The same trend occurs in the United States--the gender wage gap is eight percentage points greater in religious than secular states.
Sitzmann and Campbell also conducted a series of experiments to demonstrate that the effect of religiosity on the gender wage gap is causal, meaning religion is the cause for the wage gap. The researchers found being exposed to religious values resulted in supervisors allocating significantly higher wages to male than female employees, even though the employees performed at the same level.
Why does religion increase the gender wage gap?
Sitzmann and Campbell's research shows that religion sets up different social expectations for men and women in three areas:
- Religiosity socializes members to increase their family size, placing a heavy burden on women because men are permitted or even expected to repudiate domestic tasks. This decreases a women's career success due to the infeasibility of both working full-time and taking on most domestic responsibilities.
- Believing they are protecting a women's sexuality, religious societies place restrictions on women's ability to enter public spaces, interact unchaperoned with members of the opposite sex, and freely choose their apparel. Religion is often misused to legitimize violations of women's human rights.

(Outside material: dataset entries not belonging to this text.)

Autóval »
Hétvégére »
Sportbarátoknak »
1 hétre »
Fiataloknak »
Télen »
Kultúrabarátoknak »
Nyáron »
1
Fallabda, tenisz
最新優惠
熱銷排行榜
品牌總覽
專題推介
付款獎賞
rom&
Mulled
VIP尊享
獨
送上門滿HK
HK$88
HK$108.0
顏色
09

- Religiosity advocates that men should pursue power and decision-making authority, while women should heed power and defer to men's authority. This unequal distribution of power results in women's underrepresentation in leadership positions. Indeed, Pope Francis indicated that "the door is closed" to women who wish to be ordained priests.
What are the implications?
Religious values are central to cultures around the world. In the U.S., Congress has their own chaplain to opening meetings with prayer; money is imprinted with "In God We Trust;" Supreme Court nomination hearings focus on the justice's religious values; and increasingly businesses are demonstrating religious support by providing employees with a place to pray and evoking god as an explanation for firm policies.

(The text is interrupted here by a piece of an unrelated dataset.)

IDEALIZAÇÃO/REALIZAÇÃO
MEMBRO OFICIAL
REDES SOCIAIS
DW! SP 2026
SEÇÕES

"The existing management literature proposes that religion is a "benign and positive force," which is in direct opposition to research on the intersection between religion and gender," said Sitzmann. "Our research is instrumental for documenting that religiosity has a systematic effect on women's wages, suggesting that businesses should toe a fine line between permitting religious freedom and ensuring that freedom does not infringe upon the rights of others. "
What is the solution?
A common notion is that the gender wage gap will resolve itself over time, but this is also contingent upon religiosity. The gender wage gap in secular U.S. states will take approximately 28 years to close, while the gap in religious states will take approximately 109 years to close, according to Sitzmann's study.
Rather than waiting 47 years for wage parity, organizational leaders and policymakers can assess whether employees are paid equitably based on the value of their work, regardless of gender. This is required for organizations in Iceland, which has helped the country maintain the smallest gender wage gap for the past nine years.
"Research has provided incontrovertible evidence that men and women's job performance is the same," said Sitzmann. "Wages should align with performance, rather than with employees' gender. I hope this research sensitizes organizational leaders to rectify cases where professional equals are compensated unequally based on gender."